Whether the experimenter has a “Nobel” prize is not very relevant.

The piece… tells us that “adults whose highest educational attainment is the Leaving Cert earn 31 per cent less on average than those with a higher certificate or ordinary degree, and 100 per cent less than graduates with an honours degree”. I’m sure we all sympathise with how tough it must be to make ends meet on the latter salary.

Yes, there’s a real example of innumeracy, rather than a simple failure to speak clearly.

Regardless whether whether speaking or writing, I think a person who understands basic things about numbers would not intentionally use numbers to utter an ambiguous statement. (I reluctantly excuse politicians and used-car salesmen.)

So I wonder, has innumeracy now become . . . normal? Acceptable, even?

Reasonable Q’s to ask. At least reasonable because the blog comment has generated so much effort to defend a statement that either (1) does not say what it means, or (2) is logically wrong. Why all the effort to defend such a comment, I wonder, if understanding of numbers – pr aything else, for that matter – is still valued?

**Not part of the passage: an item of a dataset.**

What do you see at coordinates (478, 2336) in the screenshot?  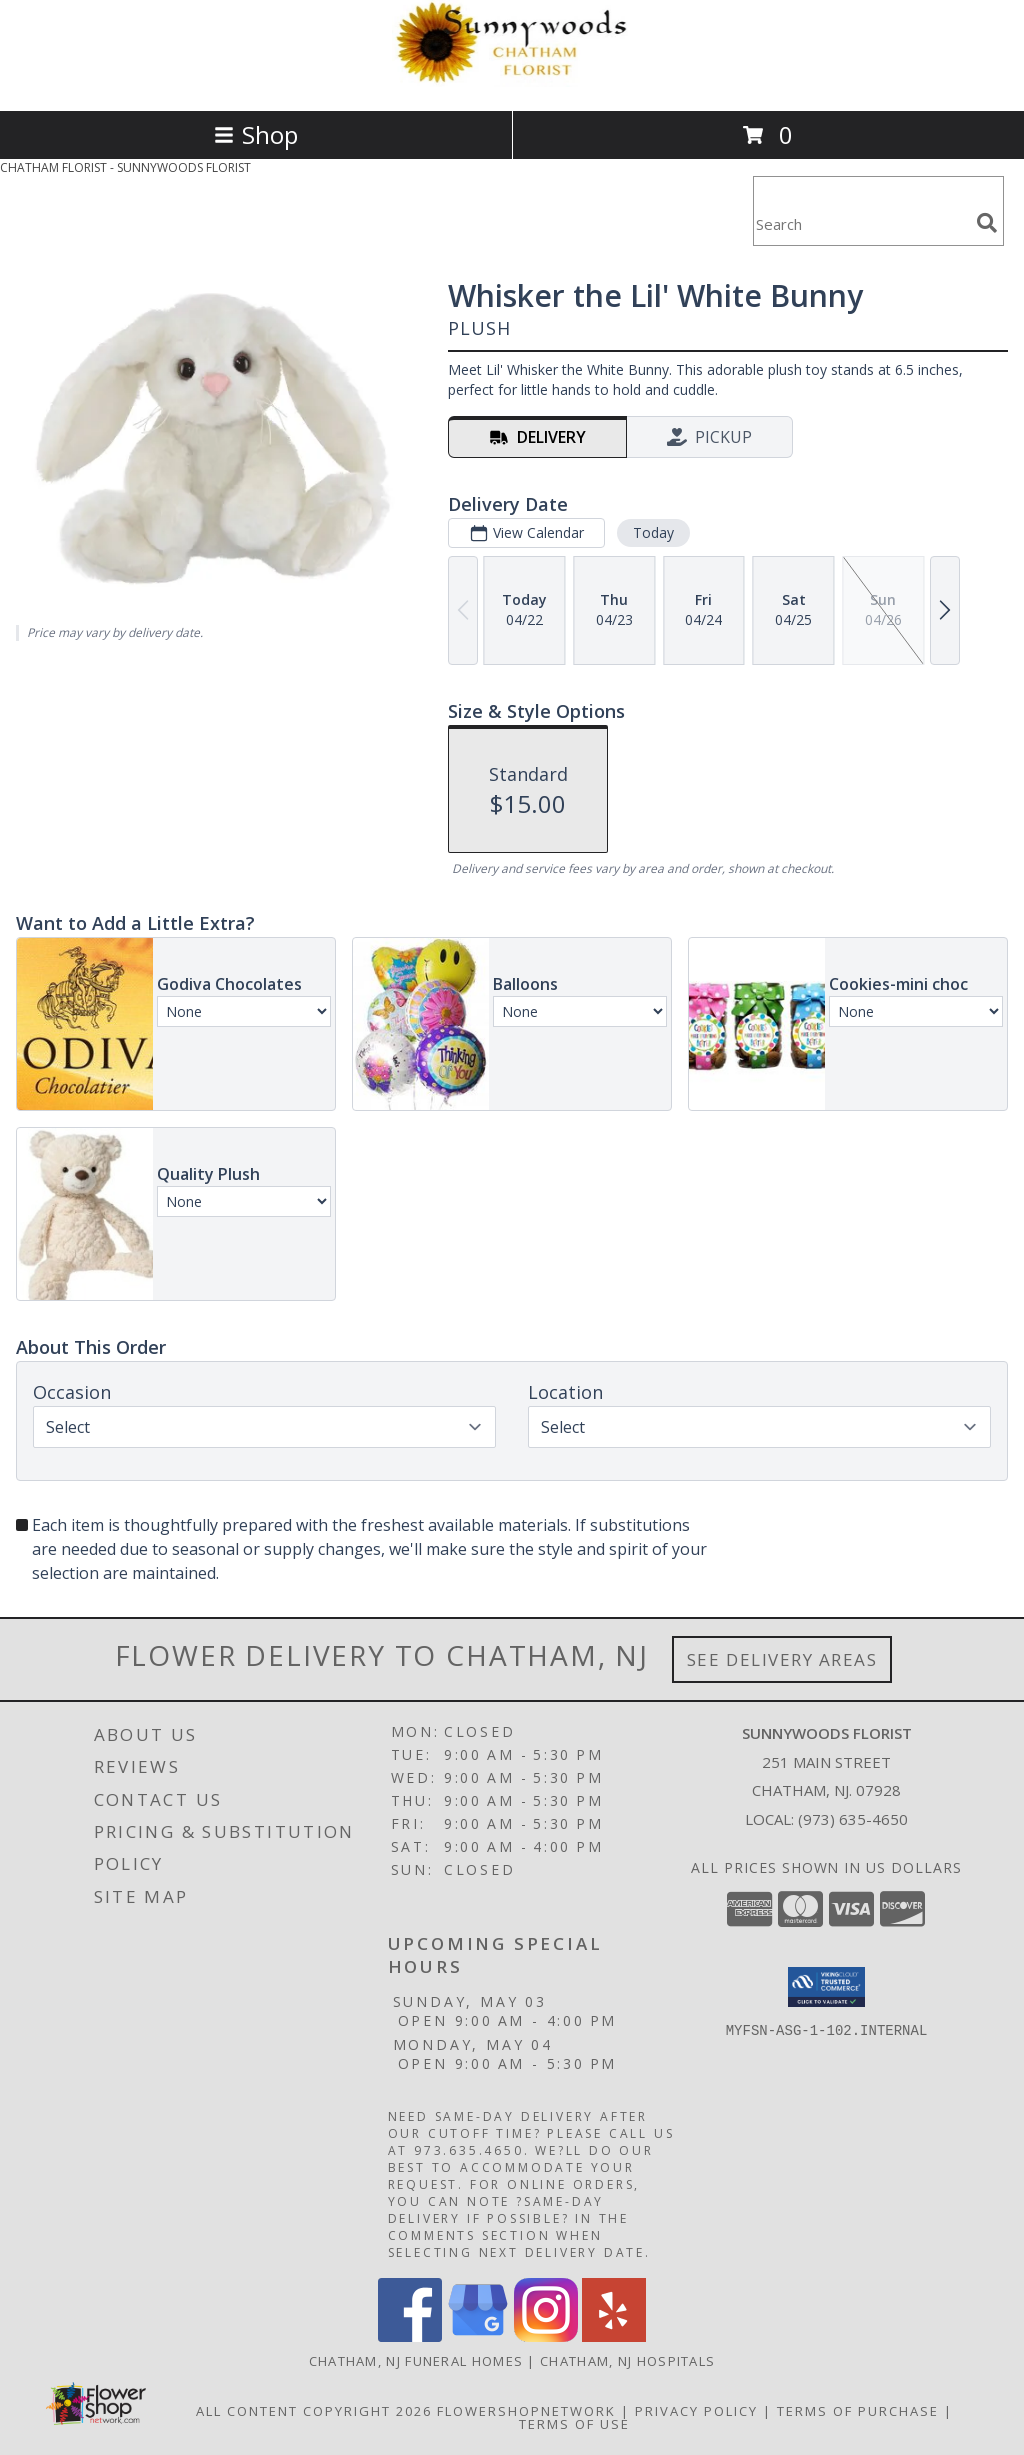 I see `[View our Google Business Page]` at bounding box center [478, 2336].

Credit to RohanV for making exactly the same point upthread.

@Andrew M,
But that diagnosis assumes that respondents take the question to be which of the two options has the higher unconditional (or prior) probability, whereas they are almost bound to take the question to be which of the options has the higher conditional (or posterior) probability, i.e., probability conditional on the information presented about Linda.
If I understand you correctly, then your last paragraph is wrong. Add an additional constraint, and the probability is still lower.